I muscletested it, and the answer was yes. I closed my eyes and could see it… nothing too explicit, but intimacy, hugging, sleeping together… masturbating while the child is present.

I called the mother and broke it to her.

She had the signs. The child even said, after a month or so of being left alone with the father: “Daddy really messed me up.” she said.

But she, the mother, thought, nah, he is religious, he wouldn’t do such a thing.

And she was planning to leave her with the father alone… a lot, to pursue her own interests, to spend time with the son who was much nicer.

Crying, carrying on…

It is clear to me that she (and you) don’t understand: it is more important what will happen than what has happened.

What gives you being in the present moment is the future you live into.

Much like walking into the wind… where the wind is coming from gives you being in the moment.

She promised her child to keep her safe. The child miraculously stopped since to have any anger… but unless she understand, she’ll stop confirming her promise, the future of safety, and maybe even throw her to the dogs.

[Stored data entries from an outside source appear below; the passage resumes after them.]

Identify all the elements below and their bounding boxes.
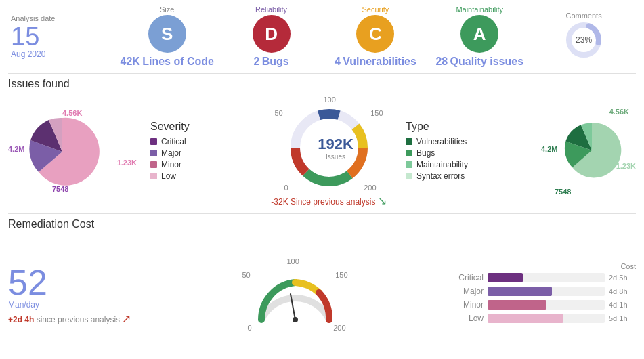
comments-percentage: 23%: [576, 35, 592, 45]
type-label: Maintainability: [416, 160, 468, 169]
analysis-month-year: Aug 2020: [11, 49, 45, 59]
bar-fill: [488, 287, 552, 296]
top-metrics-row: Analysis date 15 Aug 2020 Size S 42K Lin…: [8, 5, 636, 74]
remediation-unit: Man/day: [8, 300, 144, 310]
bar-label: Major: [446, 287, 484, 296]
reliability-grade-letter: D: [265, 24, 278, 45]
size-value-label: 42K Lines of Code: [121, 56, 214, 68]
bar-track: [488, 314, 605, 323]
since-text: Since previous analysis: [291, 197, 378, 207]
analysis-date-label: Analysis date: [11, 14, 55, 22]
bar-track: [488, 273, 605, 282]
severity-area: Severity CriticalMajorMinorLow: [144, 121, 252, 183]
svg-point-9: [293, 317, 298, 322]
type-legend-item: Vulnerabilities: [406, 137, 541, 146]
bar-value: 5d 1h: [609, 314, 636, 322]
since-value: -32K: [271, 197, 288, 207]
issues-right-pie-area: 4.56K 4.2M 7548 1.23K: [541, 108, 636, 196]
bar-label: Minor: [446, 300, 484, 310]
remediation-bars: Cost Critical 2d 5h Major 4d 8h Minor 4d…: [446, 262, 636, 327]
type-title: Type: [406, 121, 541, 133]
rpie-label-bottom: 7548: [555, 188, 571, 196]
remediation-since-value: +2d 4h: [8, 315, 34, 324]
severity-legend-item: Minor: [150, 160, 252, 169]
remediation-since: +2d 4h since previous analysis ↗: [8, 312, 144, 325]
remediation-gauge-svg: [251, 266, 339, 326]
type-label: Vulnerabilities: [416, 137, 467, 146]
bar-fill: [488, 314, 563, 323]
donut-axis-100: 100: [324, 96, 336, 104]
bar-label: Low: [446, 314, 484, 323]
reliability-value: 2: [253, 56, 259, 67]
severity-label: Major: [161, 148, 181, 158]
size-label: Size: [160, 5, 174, 14]
remediation-value: 52: [8, 265, 144, 300]
maintainability-unit: Quality issues: [450, 56, 524, 67]
comments-donut: 23%: [565, 21, 603, 59]
gauge-100: 100: [287, 257, 299, 266]
gauge-50: 50: [242, 271, 251, 279]
issues-section-title: Issues found: [8, 78, 636, 90]
type-legend-item: Bugs: [406, 148, 541, 158]
security-grade-letter: C: [369, 24, 382, 45]
security-metric: Security C 4 Vulnerabilities: [323, 5, 427, 68]
comments-label: Comments: [565, 12, 601, 20]
bar-value: 2d 5h: [609, 274, 636, 282]
reliability-label: Reliability: [255, 5, 287, 14]
rpie-label-left: 4.2M: [541, 145, 557, 153]
bar-track: [488, 287, 605, 296]
maintainability-value: 28: [435, 56, 448, 67]
severity-dot: [150, 150, 157, 156]
type-dot: [406, 138, 412, 145]
severity-label: Low: [161, 171, 176, 181]
type-legend-item: Maintainability: [406, 160, 541, 169]
severity-dot: [150, 161, 157, 168]
severity-legend-item: Major: [150, 148, 252, 158]
remediation-gauge: 100 150 50 0 200: [144, 257, 446, 332]
rpie-label-right: 1.23K: [616, 162, 636, 170]
severity-dot: [150, 138, 157, 145]
reliability-metric: Reliability D 2 Bugs: [219, 5, 324, 68]
issues-right-pie-svg: [561, 120, 622, 181]
remediation-left: 52 Man/day +2d 4h since previous analysi…: [8, 265, 144, 325]
pie-label-right: 1.23K: [117, 159, 137, 167]
bar-value: 4d 1h: [609, 301, 636, 309]
bar-fill: [488, 300, 546, 310]
bar-fill: [488, 273, 523, 282]
severity-dot: [150, 173, 157, 180]
type-legend: VulnerabilitiesBugsMaintainabilitySyntax…: [406, 137, 541, 181]
security-label: Security: [362, 5, 389, 14]
reliability-grade-circle: D: [253, 15, 291, 53]
maintainability-grade-circle: A: [460, 15, 498, 53]
size-value: 42K: [121, 56, 140, 67]
maintainability-value-label: 28 Quality issues: [435, 56, 523, 68]
remediation-section-title: Remediation Cost: [8, 218, 636, 230]
reliability-value-label: 2 Bugs: [253, 56, 288, 68]
size-unit: Lines of Code: [142, 56, 214, 67]
severity-label: Critical: [161, 137, 186, 146]
issues-left-pie-svg: [25, 114, 100, 189]
size-grade-letter: S: [161, 24, 173, 45]
since-label: -32K Since previous analysis ↘: [271, 194, 386, 207]
pie-label-bottom: 7548: [52, 185, 68, 193]
analysis-date-block: Analysis date 15 Aug 2020: [8, 14, 115, 59]
severity-legend-item: Low: [150, 171, 252, 181]
bar-chart: Critical 2d 5h Major 4d 8h Minor 4d 1h L…: [446, 273, 636, 323]
comments-metric: Comments 23%: [532, 12, 636, 62]
bar-label: Critical: [446, 273, 484, 282]
maintainability-metric: Maintainability A 28 Quality issues: [427, 5, 532, 68]
bar-track: [488, 300, 605, 310]
middle-row: 4.56K 4.2M 7548 1.23K Severity CriticalM…: [8, 93, 636, 214]
remediation-arrow-icon: ↗: [122, 313, 131, 324]
since-arrow-icon: ↘: [378, 195, 387, 207]
severity-title: Severity: [150, 121, 252, 133]
pie-label-left: 4.2M: [8, 145, 24, 153]
pie-label-top: 4.56K: [62, 109, 82, 117]
dashboard: Analysis date 15 Aug 2020 Size S 42K Lin…: [0, 0, 644, 359]
severity-legend: CriticalMajorMinorLow: [150, 137, 252, 181]
bar-row: Major 4d 8h: [446, 287, 636, 296]
analysis-day: 15: [11, 24, 39, 49]
maintainability-label: Maintainability: [456, 5, 503, 14]
reliability-unit: Bugs: [262, 56, 289, 67]
center-donut-area: 100 150 50 0 200 192K: [252, 97, 406, 207]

Emotional-SymptomsI don’t remember acting out as a child, but I probably did. I told people in kindergarten that my father had sex with me… they ostracized me, prohibited their kids to play with me, but didn’t do anything. And neither did my mother.

The abuse lasted 2-3 years, ending with me screaming real loud… only that, the promise of being discovered, made my father stop.

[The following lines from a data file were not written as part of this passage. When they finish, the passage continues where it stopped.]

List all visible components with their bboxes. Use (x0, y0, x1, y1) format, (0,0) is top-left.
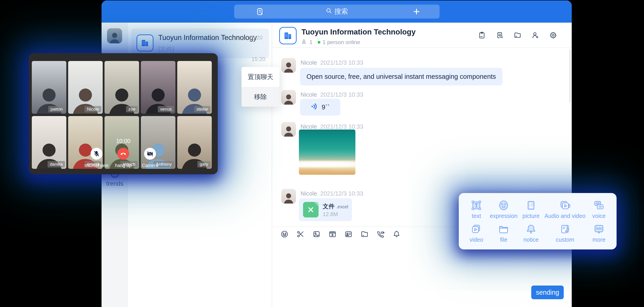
call-controls: microphone hang up Camera (29, 148, 218, 168)
call-icon[interactable] (376, 230, 385, 238)
participant-tile: venus (141, 61, 176, 114)
building-icon (283, 31, 293, 41)
files-icon[interactable] (514, 31, 522, 39)
feature-custom[interactable]: custom (544, 221, 586, 245)
message-time: 2021/12/3 10:33 (320, 59, 363, 66)
expression-icon (498, 199, 510, 211)
online-dot (318, 41, 320, 44)
sender-name: Nicole (300, 123, 317, 130)
sender-avatar[interactable] (281, 189, 296, 204)
menu-item-pin-chat[interactable]: 置顶聊天 (242, 67, 280, 87)
camera-off-icon (146, 150, 154, 157)
members-icon (302, 39, 307, 46)
feature-more[interactable]: more (586, 221, 612, 245)
sender-avatar[interactable] (281, 90, 296, 105)
voice-duration: 9`` (322, 103, 330, 111)
menu-item-remove[interactable]: 移除 (242, 87, 280, 107)
call-timer: 10:00 (29, 138, 218, 144)
announcement-icon[interactable] (478, 31, 486, 39)
feature-notice[interactable]: notice (518, 221, 544, 245)
feature-voice[interactable]: voice (586, 198, 612, 221)
message-time: 2021/12/3 10:33 (320, 123, 363, 130)
file-message[interactable]: 文件 .excel 12.8M (299, 198, 352, 221)
participant-name: Nicole (84, 106, 101, 112)
microphone-label: microphone (84, 163, 109, 168)
message-meta: Nicole2021/12/3 10:33 (300, 123, 363, 130)
voice-message[interactable]: 9`` (300, 99, 340, 116)
contact-card-icon[interactable] (344, 230, 353, 238)
chat-title: Tuoyun Information Technology (302, 28, 416, 36)
participant-tile: stellar (177, 61, 212, 114)
hang-up-label: hang up (115, 163, 132, 168)
add-member-icon[interactable] (532, 31, 539, 39)
excel-file-icon (303, 202, 318, 218)
search-history-icon[interactable] (496, 31, 504, 39)
voice-icon (593, 199, 605, 211)
search-icon (326, 7, 332, 15)
video-clip-icon[interactable] (328, 230, 337, 238)
chat-header: Tuoyun Information Technology 1 1 person… (272, 23, 572, 48)
sender-name: Nicole (300, 190, 317, 197)
participant-name: patton (48, 106, 65, 112)
text-icon (470, 199, 482, 211)
feature-text[interactable]: text (463, 198, 490, 221)
feature-expression[interactable]: expression (490, 198, 518, 221)
message-time: 2021/12/3 10:33 (320, 91, 363, 98)
image-icon[interactable] (312, 230, 321, 238)
audio-video-icon (559, 199, 571, 211)
notification-bell-icon[interactable] (392, 230, 401, 238)
sender-avatar[interactable] (281, 122, 296, 137)
conversation-last-message: [文件] (158, 45, 174, 53)
sender-name: Nicole (300, 59, 317, 66)
participant-name: stellar (194, 106, 210, 112)
contacts-book-icon[interactable] (255, 7, 264, 17)
more-icon (593, 223, 605, 235)
my-avatar[interactable] (107, 28, 122, 43)
send-button[interactable]: sending (531, 286, 564, 299)
file-ext: .excel (336, 204, 348, 209)
participant-name: zoe (126, 106, 138, 112)
feature-file[interactable]: file (490, 221, 518, 245)
emoji-icon[interactable] (280, 230, 288, 238)
microphone-button[interactable] (90, 148, 102, 160)
image-message[interactable] (299, 129, 356, 175)
participant-name: venus (158, 106, 174, 112)
search-bar[interactable]: 搜索 + (234, 4, 440, 18)
building-icon (140, 38, 150, 48)
text-message[interactable]: Open source, free, and universal instant… (300, 68, 502, 85)
folder-icon[interactable] (360, 230, 369, 238)
message-meta: Nicole2021/12/3 10:33 (300, 59, 363, 66)
conversation-time-2: 15:20 (252, 56, 265, 62)
notice-bell-icon (525, 223, 537, 235)
custom-icon (559, 223, 571, 235)
scrollbar-thumb[interactable] (570, 49, 570, 102)
feature-video[interactable]: video (463, 221, 490, 245)
voice-wave-icon (310, 103, 318, 112)
scissors-icon[interactable] (296, 230, 304, 238)
message-toolbar (280, 230, 401, 238)
video-call-window: patton Nicole zoe venus stellar danika e… (29, 53, 218, 174)
message-time: 2021/12/3 10:33 (320, 190, 363, 197)
mic-muted-icon (93, 150, 100, 157)
participant-tile: Nicole (68, 61, 103, 114)
camera-button[interactable] (144, 148, 156, 160)
search-placeholder[interactable]: 搜索 (334, 7, 348, 16)
sender-name: Nicole (300, 91, 317, 98)
hang-up-icon (120, 150, 127, 157)
top-bar: 搜索 + (102, 0, 572, 23)
message-meta: Nicole2021/12/3 10:33 (300, 190, 363, 197)
participant-tile: patton (32, 61, 66, 114)
file-folder-icon (498, 223, 510, 235)
online-status: 1 person online (322, 39, 360, 45)
member-count: 1 (310, 39, 312, 45)
message-meta: Nicole2021/12/3 10:33 (300, 91, 363, 98)
sender-avatar[interactable] (281, 58, 296, 73)
add-button[interactable]: + (413, 5, 420, 18)
feature-audio-video[interactable]: Audio and video (544, 198, 586, 221)
beach-foam (299, 161, 356, 168)
hang-up-button[interactable] (117, 148, 129, 160)
settings-icon[interactable] (549, 31, 557, 39)
file-name: 文件 (323, 203, 334, 210)
feature-picture[interactable]: picture (518, 198, 544, 221)
camera-label: Camera (142, 163, 158, 168)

From that point on we never talked, never spent time together. I lost my mother and I lost my father. I had nothing to say to my brothers. I was alone, and the anger was killing me.

It took many many many years of therapy. In psycho analysis I saw that part of me enjoyed the stimulation. That was very confronting. But without seeing that I would have never recovered.

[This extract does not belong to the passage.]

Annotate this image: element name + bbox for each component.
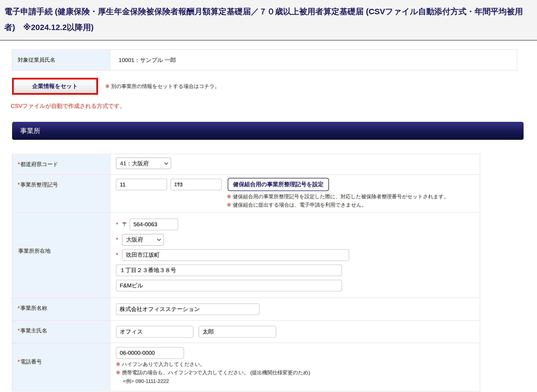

If you are a mother, you never have the courage to disrupt your life, pick up and leave with the child. This is what I learn from movies, this is what I learn from my students.

It is the culture we live in. Mothers allowing their children to be abused. I wrote an article about that some years ago, saying that mothers perpetuate the culture of abuse.

So, to those of you that answered: you can’t give a sound advice unless you ask more questions… unless you go beyond the obvious, and ask questions.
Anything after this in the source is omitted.